Les inquiétudes manifestées par les salariés de la société Signature fin avril se précisent. Il y a quatre mois, les délégués CFDT de l’entreprise située à Urrugne tiraient la sonnette d’alarme concernant le projet de transfert de l’activité gros mobilier urbain, "jugée non rentable", vers la filiale allemande. Aujourd’hui les craintes se confirment après le rachat à 100% de Signature par la société Plastic Omnium, une opération qui s’est concrétisée le 1er juillet dernier."Le jeudi 26 juillet la direction nous a communiqué deux opérations qui vont toucher directement Signature. La première, le rachat par la compagnie Plastic Omnium. La deuxième, un projet d’alliance avec la société Eurovia", lequel projet doit se concrétiser le 31 décembre 2007, ont expliqué hier les délégués CFDT lors d’un point presse devant l’usine urruñar.

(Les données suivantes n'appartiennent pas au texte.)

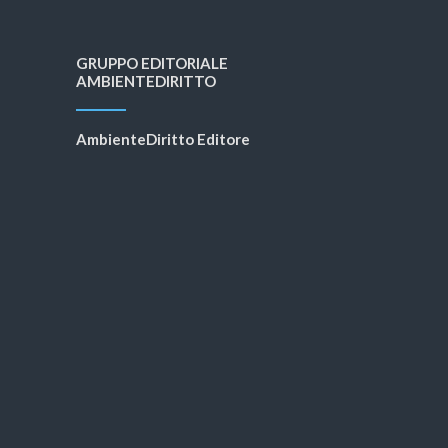
GRUPPO EDITORIALE
AMBIENTEDIRITTO
AmbienteDiritto Editore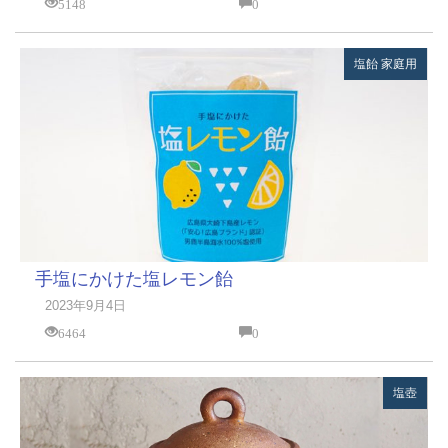
5148
0
塩飴
家庭用
手塩にかけた塩レモン飴
2023年9月4日
6464
0
塩壺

Le 29 août prochain, les représentants des salariés au comité central d’entreprise sont convoqués par la direction pour une réunion extraordinaire afin de traiter de ces questions, mais aussi pour les informer sur un projet de scission de Signature SA. "Il s’agit de la division de Signature en quatre entités juridiques indépendantes", a expliqué Xavier Elissalde, délégué CFDT et secrétaire du CCE. "On ne voit pas la pertinence de cette scission si ce n’est pour faire une vente par appartement de chaque structure". Cette opération aboutira, selon la CFDT, à "un plan social déguisé par entité", car "des doublons de postes avec Eurovia vont être créés, notamment dans la structure commerciale".
Alors qu’il y a cinq ans, au moment de la fusion entre Signature et la société SAR, le personnel atteignait le nombre de 711 salariés, à ce jour la société compte 540 employés, selon les responsables de la CFDT. "À l’époque, on nous avait lancé des promesses de développement, on voit aujourd’hui où ils en sont".
Les salariés craignent que ces opérations de rachat et d’échange d’actifs aient des incidences directes sur les employés. "Les étapes juridiques de ces opérations toucheront directement le transfert des contrats de travail, le changement de convention collective, le changement de caisses de retraite complémentaire et de prévoyance..."
Diminution d’effectif
"La réorganisation de chaque structure mènera inévitablement à une forte diminution d’effectifs" résument-ils, tout en ajoutant que sur 270 salariés travaillant à ce jour à Urrugne, ils ne resteraient que 172. Et de souligner que face à une éventuelle délocalisation du poste de travail, "la plupart des salariés feront le choix de rester au pays et de chercher un nouvel emploi".À terme, "c’est le secteur industriel du Pays Basque qui va trinquer", regrette le secrétaire général de la CFDT locale, Jean-Baptiste Etcheto, qui refuse de rester les bras croisés. "Nous allons contacter l’inspecteur du travail sur ce dossier, et dans quelques jours nous allons rencontrer des experts juridiques à Bordeaux pour étudier les démarches à suivre".
Quant aux éventuelles actions, les salariés n’ont pour l’instant "aucune volonté de blocage", précise Xavier Elissalde. "Nous attendons d’être informés et nous restons mobilisés".